Para quem usa configurações com múltiplas assinaturas — comuns entre usuários do Coldcard que dividem o controle dos fundos entre vários dispositivos —, a própria migração traz riscos. A transmissão pública de uma transação revela as chaves da carteira e as condições de gasto. Um invasor que já possua uma chave privada fraca correspondente pode identificar essa transação, criar uma transação concorrente com uma taxa mais alta e usar um recurso da rede Bitcoin chamado Replace-by-Fee (RBF) para furar a fila e roubar os fundos antes que a transação original seja confirmada.

O Slipstream da MARA elimina essa janela de exposição. Como a transação nunca passa pelo mempool público, um invasor nunca vê as chaves nem os detalhes do gasto até que a MARA já tenha minerado as moedas em um bloco confirmado.

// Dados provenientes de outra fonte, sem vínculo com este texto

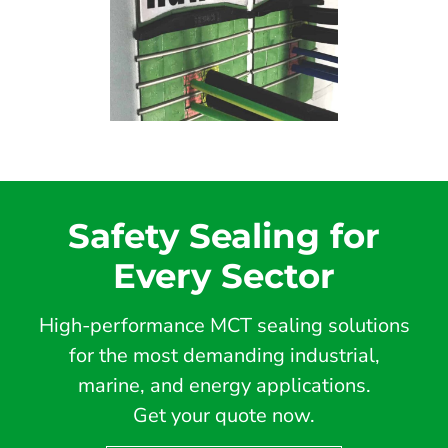
Safety Sealing for
Every Sector
High-performance MCT sealing solutions
for the most demanding industrial,
marine, and energy applications.
Get your quote now.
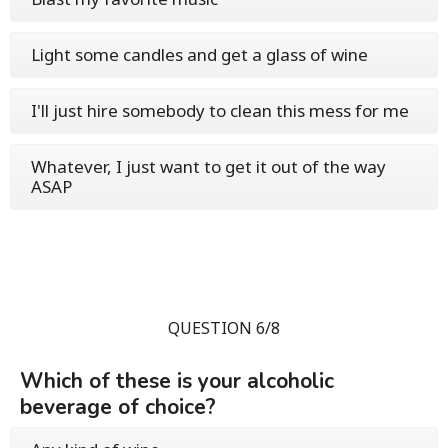
Light some candles and get a glass of wine
I'll just hire somebody to clean this mess for me
Whatever, I just want to get it out of the way
ASAP
QUESTION 6/8
Which of these is your alcoholic
beverage of choice?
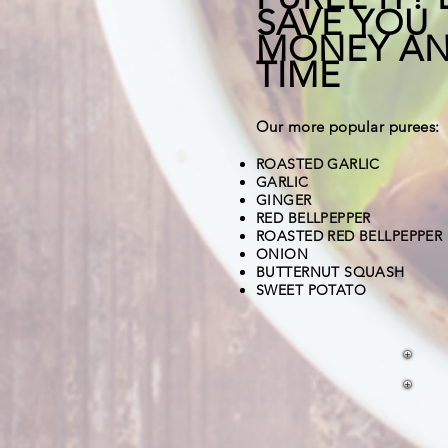
SAVE YOU
MONEY A
TIME
Our more popular purees:
ROASTED GARLIC
GARLIC
GINGER
RED BELLPEPPER
ROASTED RED BELLPEPPER
ONION
BUTTERNUT SQUASH
SWEET POTATO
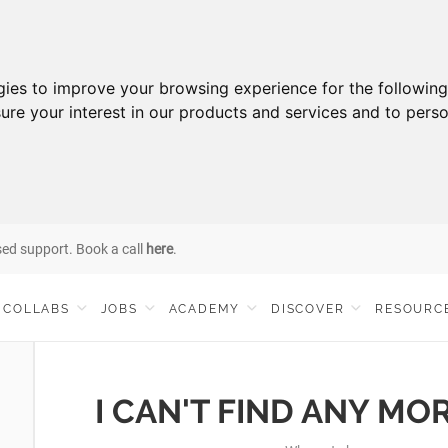
gies to improve your browsing experience for the followin
ure your interest in our products and services and to perso
sed support. Book a call
here
.
COLLABS
JOBS
ACADEMY
DISCOVER
RESOURC
I CAN'T FIND ANY MO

O Slipstream antecedeu a crise em dois anos

A MARA lançou o Slipstream pela primeira vez em 22 de fevereiro de 2024, com o objetivo de auxiliar transações grandes ou incomuns que muitos nós de Bitcoin se recusam a retransmitir de acordo com a política padrão. O CEO Fred Thiel apresentou a iniciativa na época como uma forma de colocar a infraestrutura de mineração da MARA a serviço de usuários avançados de Bitcoin, mantendo-se dentro das regras do protocolo. Anteriormente, o acesso exigia um código de cliente durante períodos de alta demanda ou manutenção. Essa exigência já não existe mais.

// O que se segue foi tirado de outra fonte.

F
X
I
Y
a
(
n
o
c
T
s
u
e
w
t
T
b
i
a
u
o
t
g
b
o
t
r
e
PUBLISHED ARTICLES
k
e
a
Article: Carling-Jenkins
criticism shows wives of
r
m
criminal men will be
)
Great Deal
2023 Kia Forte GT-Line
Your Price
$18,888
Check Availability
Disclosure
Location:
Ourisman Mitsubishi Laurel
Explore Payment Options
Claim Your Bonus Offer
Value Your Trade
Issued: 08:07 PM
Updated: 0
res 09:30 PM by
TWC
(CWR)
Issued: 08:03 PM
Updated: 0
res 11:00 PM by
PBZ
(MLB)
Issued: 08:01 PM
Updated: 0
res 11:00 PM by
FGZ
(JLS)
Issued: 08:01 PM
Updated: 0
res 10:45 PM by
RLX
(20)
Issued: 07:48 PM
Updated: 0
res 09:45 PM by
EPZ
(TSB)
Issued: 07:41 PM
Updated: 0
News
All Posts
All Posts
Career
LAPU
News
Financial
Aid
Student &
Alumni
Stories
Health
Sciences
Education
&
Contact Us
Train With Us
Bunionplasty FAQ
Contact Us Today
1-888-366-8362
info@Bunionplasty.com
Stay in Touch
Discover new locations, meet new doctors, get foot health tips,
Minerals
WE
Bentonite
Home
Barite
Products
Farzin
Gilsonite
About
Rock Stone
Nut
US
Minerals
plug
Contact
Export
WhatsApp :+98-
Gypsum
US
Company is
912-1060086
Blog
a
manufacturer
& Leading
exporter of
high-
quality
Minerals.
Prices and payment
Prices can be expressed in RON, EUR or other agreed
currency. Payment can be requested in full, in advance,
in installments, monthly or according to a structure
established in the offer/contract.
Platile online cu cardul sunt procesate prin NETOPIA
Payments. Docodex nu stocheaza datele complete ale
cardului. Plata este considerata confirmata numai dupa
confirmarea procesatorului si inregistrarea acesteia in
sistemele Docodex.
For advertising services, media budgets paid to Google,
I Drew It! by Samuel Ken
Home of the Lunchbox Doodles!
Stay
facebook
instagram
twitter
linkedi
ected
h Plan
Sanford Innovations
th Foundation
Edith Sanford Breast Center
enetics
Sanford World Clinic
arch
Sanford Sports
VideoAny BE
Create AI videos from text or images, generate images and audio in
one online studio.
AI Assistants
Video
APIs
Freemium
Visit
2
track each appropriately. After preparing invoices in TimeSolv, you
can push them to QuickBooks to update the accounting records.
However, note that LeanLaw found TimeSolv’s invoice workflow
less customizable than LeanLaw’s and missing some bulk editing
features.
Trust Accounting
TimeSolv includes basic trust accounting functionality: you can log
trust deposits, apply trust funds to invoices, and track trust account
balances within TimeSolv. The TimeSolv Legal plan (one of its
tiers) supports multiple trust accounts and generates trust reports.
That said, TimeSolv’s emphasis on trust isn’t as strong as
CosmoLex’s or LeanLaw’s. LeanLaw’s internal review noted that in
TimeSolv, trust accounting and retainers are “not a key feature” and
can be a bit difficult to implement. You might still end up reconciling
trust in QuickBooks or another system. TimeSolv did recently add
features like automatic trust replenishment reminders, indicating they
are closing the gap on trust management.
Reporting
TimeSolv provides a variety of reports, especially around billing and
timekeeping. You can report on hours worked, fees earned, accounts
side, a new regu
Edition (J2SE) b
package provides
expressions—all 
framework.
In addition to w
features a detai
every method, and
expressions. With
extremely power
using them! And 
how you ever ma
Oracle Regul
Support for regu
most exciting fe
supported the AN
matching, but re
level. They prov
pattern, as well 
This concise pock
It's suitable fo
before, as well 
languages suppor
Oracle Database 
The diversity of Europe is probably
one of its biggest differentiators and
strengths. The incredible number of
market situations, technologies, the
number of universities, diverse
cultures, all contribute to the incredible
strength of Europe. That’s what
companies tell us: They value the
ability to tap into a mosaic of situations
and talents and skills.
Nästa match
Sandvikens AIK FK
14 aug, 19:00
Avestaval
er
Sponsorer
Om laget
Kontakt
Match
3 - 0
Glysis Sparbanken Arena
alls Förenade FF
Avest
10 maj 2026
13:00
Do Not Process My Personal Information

Os usuários ainda arcam com o risco de confiança e de tempo

O Slipstream ainda depende da MARA para encontrar blocos. Uma transação permanece na fila privada da MARA até que o pool mine um bloco; portanto, o tempo de processamento depende inteiramente da participação da MARA na taxa de hash total do Bitcoin.

Distribuição dos pools de mineração em 4 de agosto de 2026, via mempool.space. Até o momento, a MARA detém 5,37%.

No momento da publicação, o pool da MARA detém mais de 5% do poder de hash agregado que alimenta o Bitcoin. A MARA está orientando os usuários a manterem as taxas competitivas, mas não excessivas, já que uma transação presa em sua fila privada durante um pico nas taxas pode ficar parada por um tempo antes de ser confirmada.

O que vem a seguir para os detentores de Coldcard

A comunidade mais ampla do Bitcoin está tratando o relançamento público do Slipstream como uma ferramenta prática para uma crise de segurança, e não como uma mudança permanente na forma como a maioria das transações deve ocorrer. Para transferências cotidianas, o mempool público continua sendo a rota padrão. Mas para os usuários do Coldcard que ainda mantêm moedas em sementes comprometidas, pesquisadores de segurança e desenvolvedores de carteiras têm apontado o Slipstream como uma das formas mais confiáveis de movimentar fundos sem alertar os invasores primeiro.

Fique atento às estimativas atualizadas de perdas à medida que mais endereços comprometidos vierem à tona, a orientações adicionais da Coldcard sobre quais versões de firmware e intervalos de números de série estão afetados, e se outras mineradoras seguirão a MARA ao oferecer um caminho privado semelhante para envio.

Este artigo foi traduzido do inglês usando IA. A versão original em inglês é a fonte autorizada; traduções automáticas podem conter imprecisões, especialmente em terminologia jurídica e regulatória.